--- START ---

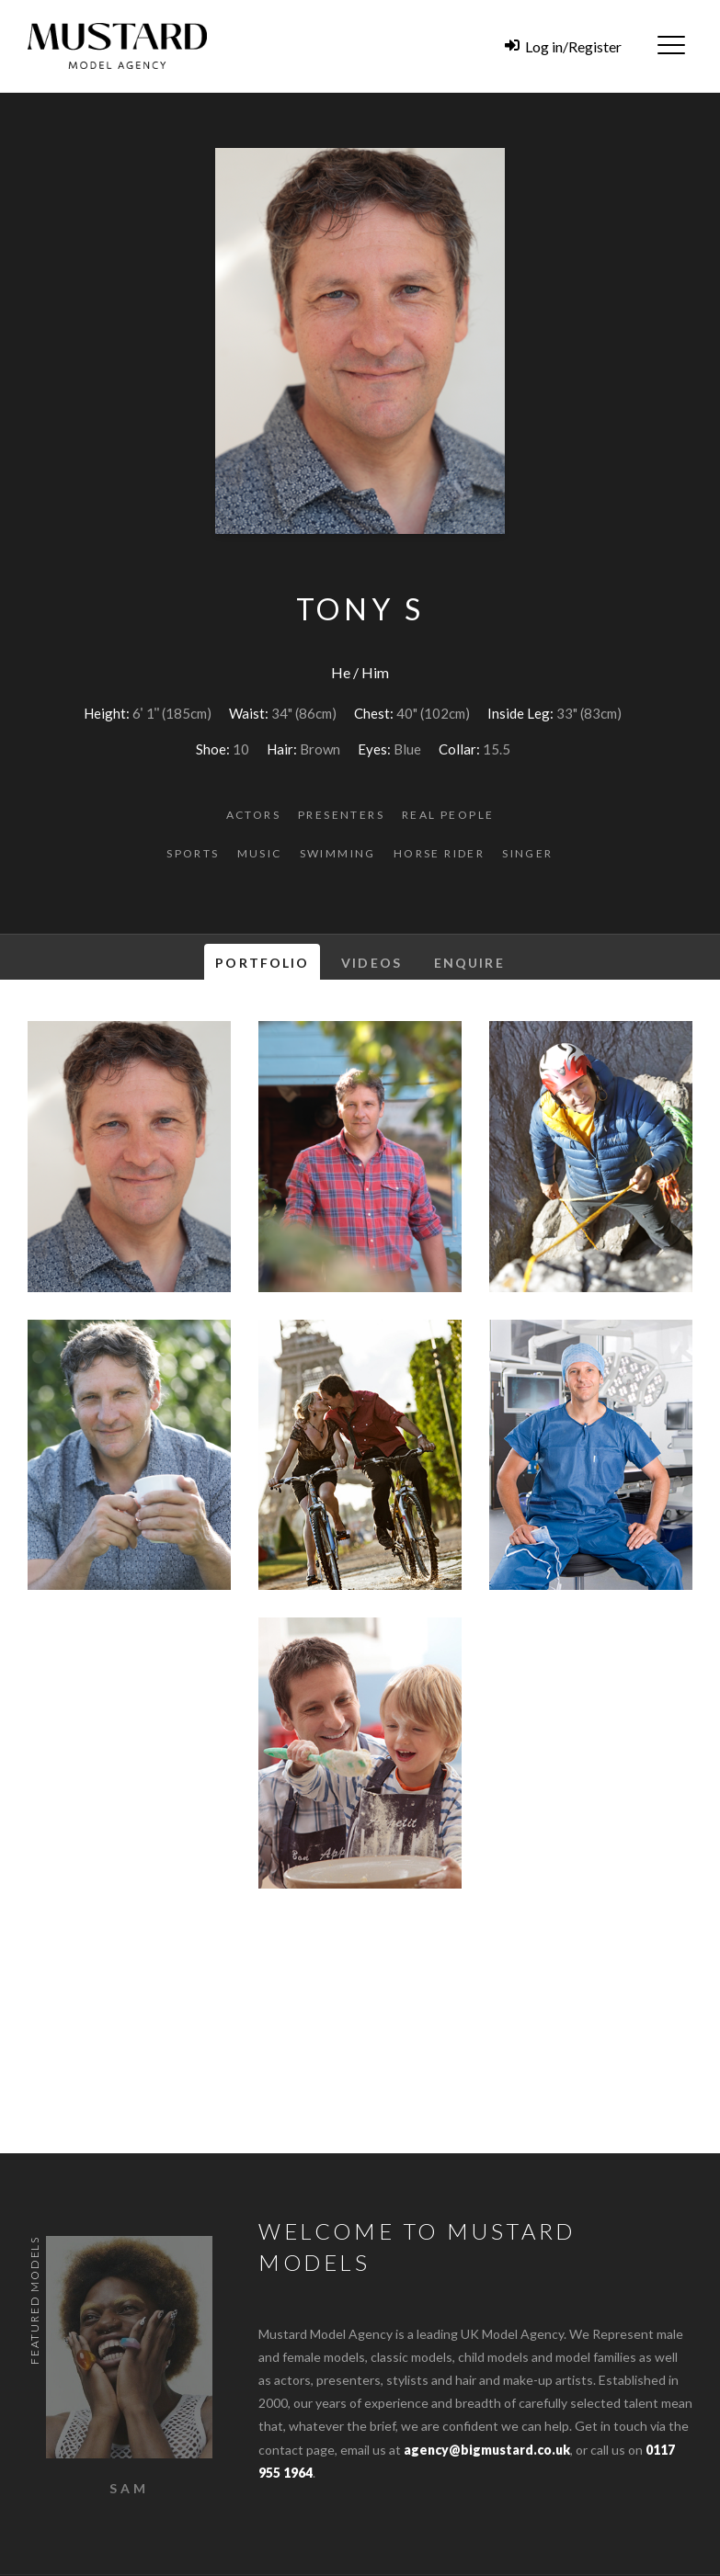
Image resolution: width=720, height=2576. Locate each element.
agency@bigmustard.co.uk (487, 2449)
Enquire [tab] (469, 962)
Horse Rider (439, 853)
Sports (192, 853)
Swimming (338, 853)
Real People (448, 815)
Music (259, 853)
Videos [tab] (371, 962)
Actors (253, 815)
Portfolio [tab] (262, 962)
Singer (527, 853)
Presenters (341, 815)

--- END ---

• [WHAT THIS TASK INVOLVES] Line by line, print the records above exactly, skipping each picture.

• [RESPONSE]
Image resolution: width=720, height=2576. Locate each element.
agency@bigmustard.co.uk (487, 2449)
Enquire [tab] (469, 962)
Horse Rider (439, 853)
Sports (192, 853)
Swimming (338, 853)
Real People (448, 815)
Music (259, 853)
Videos [tab] (371, 962)
Actors (253, 815)
Portfolio [tab] (262, 962)
Singer (527, 853)
Presenters (341, 815)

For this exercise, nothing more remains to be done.